__TASK DESCRIPTION__: The answer must consist of every line below containing "santé".

[Saved data entries]
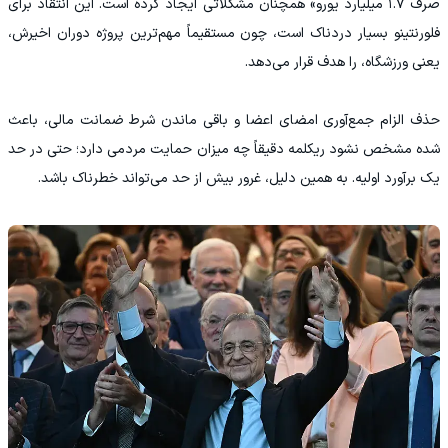
صرف ۱.۷ میلیارد یورو» همچنان مشکلاتی ایجاد کرده است. این انتقاد برای
فلورنتینو بسیار دردناک است، چون مستقیماً مهم‌ترین پروژه دوران اخیرش،
یعنی ورزشگاه، را هدف قرار می‌دهد.
حذف الزام جمع‌آوری امضای اعضا و باقی ماندن شرط ضمانت مالی، باعث
شده مشخص نشود ریکلمه دقیقاً چه میزان حمایت مردمی دارد؛ حتی در حد
یک برآورد اولیه. به همین دلیل، غرور بیش از حد می‌تواند خطرناک باشد.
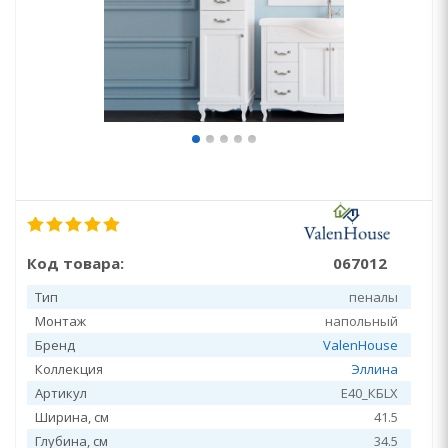
Код товара:
067012
Тип
пеналы
Монтаж
напольный
Бренд
ValenHouse
Коллекция
Эллина
Артикул
E40_КБLХ
Ширина, см
41.5
Глубина, см
34.5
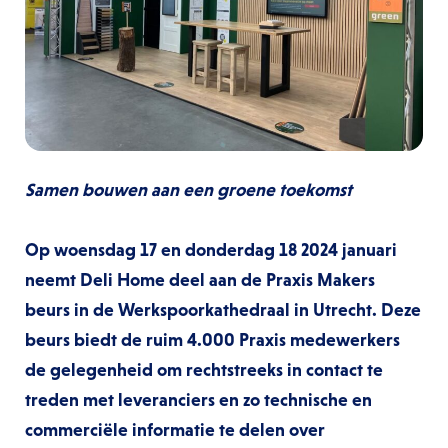
Samen bouwen aan een groene toekomst
Op woensdag 17 en donderdag 18 2024 januari
neemt Deli Home deel aan de Praxis Makers
beurs in de Werkspoorkathedraal in Utrecht. Deze
beurs biedt de ruim 4.000 Praxis medewerkers
de gelegenheid om rechtstreeks in contact te
treden met leveranciers en zo technische en
commerciële informatie te delen over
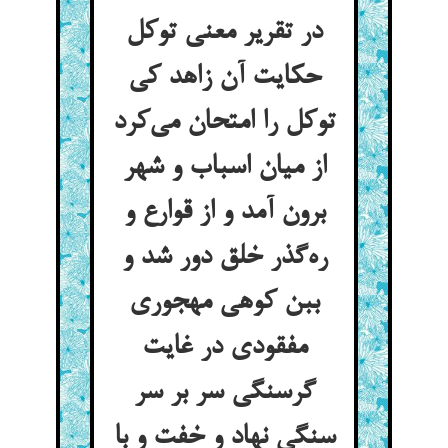
در تقریر معنی توکل
حکایت آن زاهد کی
توکل را امتحان می‌کرد
از میان اسباب و شهر
برون آمد و از قوارع و
ره‌گذر خلق دور شد و
ببن کوهی مهجوری
مفقودی در غایت
گرسنگی سر بر سر
سنگی نهاد و خفت و با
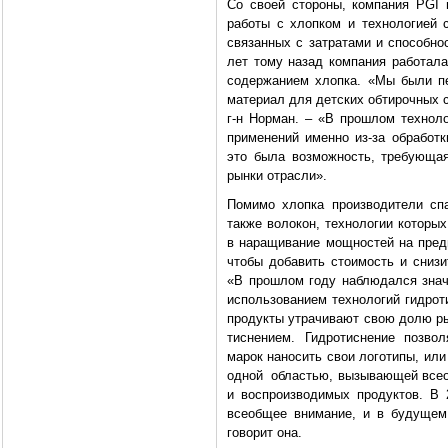
Со своей стороны, компания PGI 
работы с хлопком и технологией 
связанных с затратами и способнос
лет тому назад компания работала
содержанием хлопка. «Мы были п
материал для детских обтирочных с
г-н Норман. – «В прошлом технол
применений именно из-за обработ
это была возможность, требующая
рынки отрасли».
Помимо хлопка производители сп
также волокон, технологии которы
в наращивание мощностей на предп
чтобы добавить стоимость и сниз
«В прошлом году наблюдался знач
использованием технологий гидроти
продукты утрачивают свою долю р
тиснением. Гидротиснение позво
марок наносить свои логотипы, или
одной областью, вызывающей всео
и воспроизводимых продуктов. В 
всеобщее внимание, и в будущем
говорит она.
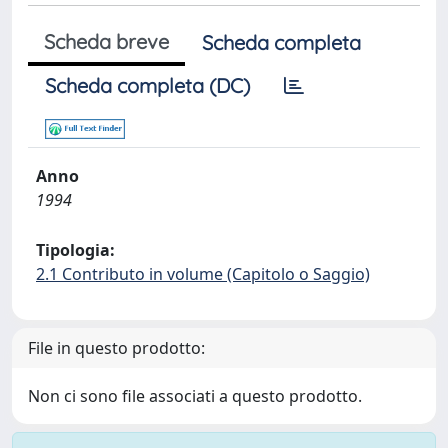
Scheda breve
Scheda completa
Scheda completa (DC)
Anno
1994
Tipologia:
2.1 Contributo in volume (Capitolo o Saggio)
File in questo prodotto:
Non ci sono file associati a questo prodotto.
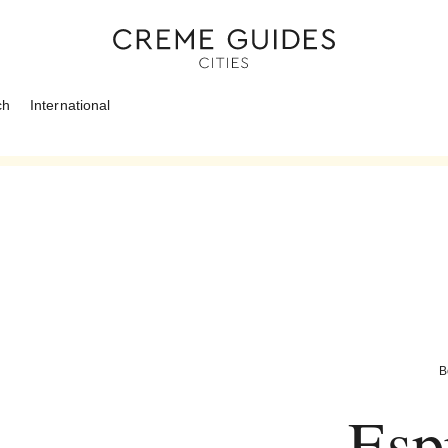
ch
International
B
Esp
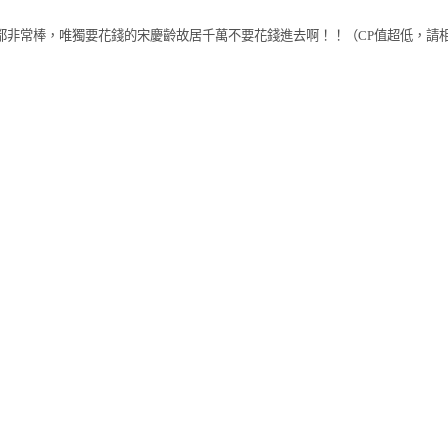
都非常棒，唯獨要花錢的宋慶齡故居千萬不要花錢進去啊！！（CP值超低，請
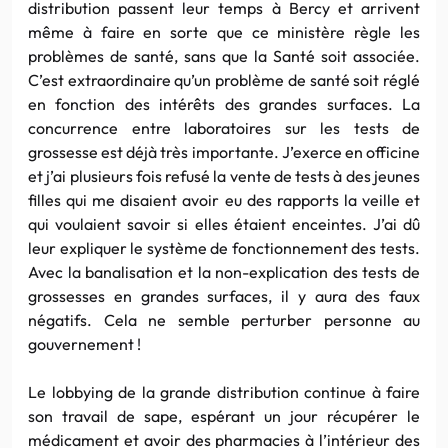
distribution passent leur temps à Bercy et arrivent
même à faire en sorte que ce ministère règle les
problèmes de santé, sans que la Santé soit associée.
C’est extraordinaire qu’un problème de santé soit réglé
en fonction des intérêts des grandes surfaces. La
concurrence entre laboratoires sur les tests de
grossesse est déjà très importante. J’exerce en officine
et j’ai plusieurs fois refusé la vente de tests à des jeunes
filles qui me disaient avoir eu des rapports la veille et
qui voulaient savoir si elles étaient enceintes. J’ai dû
leur expliquer le système de fonctionnement des tests.
Avec la banalisation et la non-explication des tests de
grossesses en grandes surfaces, il y aura des faux
négatifs. Cela ne semble perturber personne au
gouvernement !
Le lobbying de la grande distribution continue à faire
son travail de sape, espérant un jour récupérer le
médicament et avoir des pharmacies à l’intérieur des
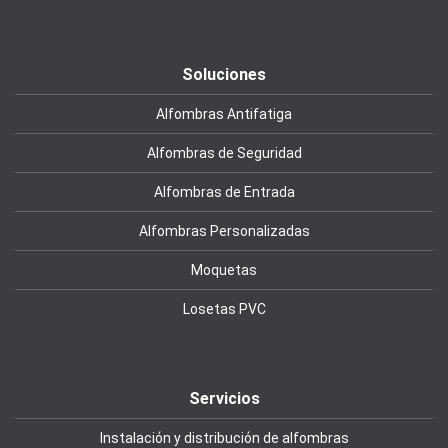
Soluciones
Alfombras Antifatiga
Alfombras de Seguridad
Alfombras de Entrada
Alfombras Personalizadas
Moquetas
Losetas PVC
Servicios
Instalación y distribución de alfombras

__RESPONSE TO THE EXERCISE__:
problèmes de santé, sans que la Santé soit associée.
C’est extraordinaire qu’un problème de santé soit réglé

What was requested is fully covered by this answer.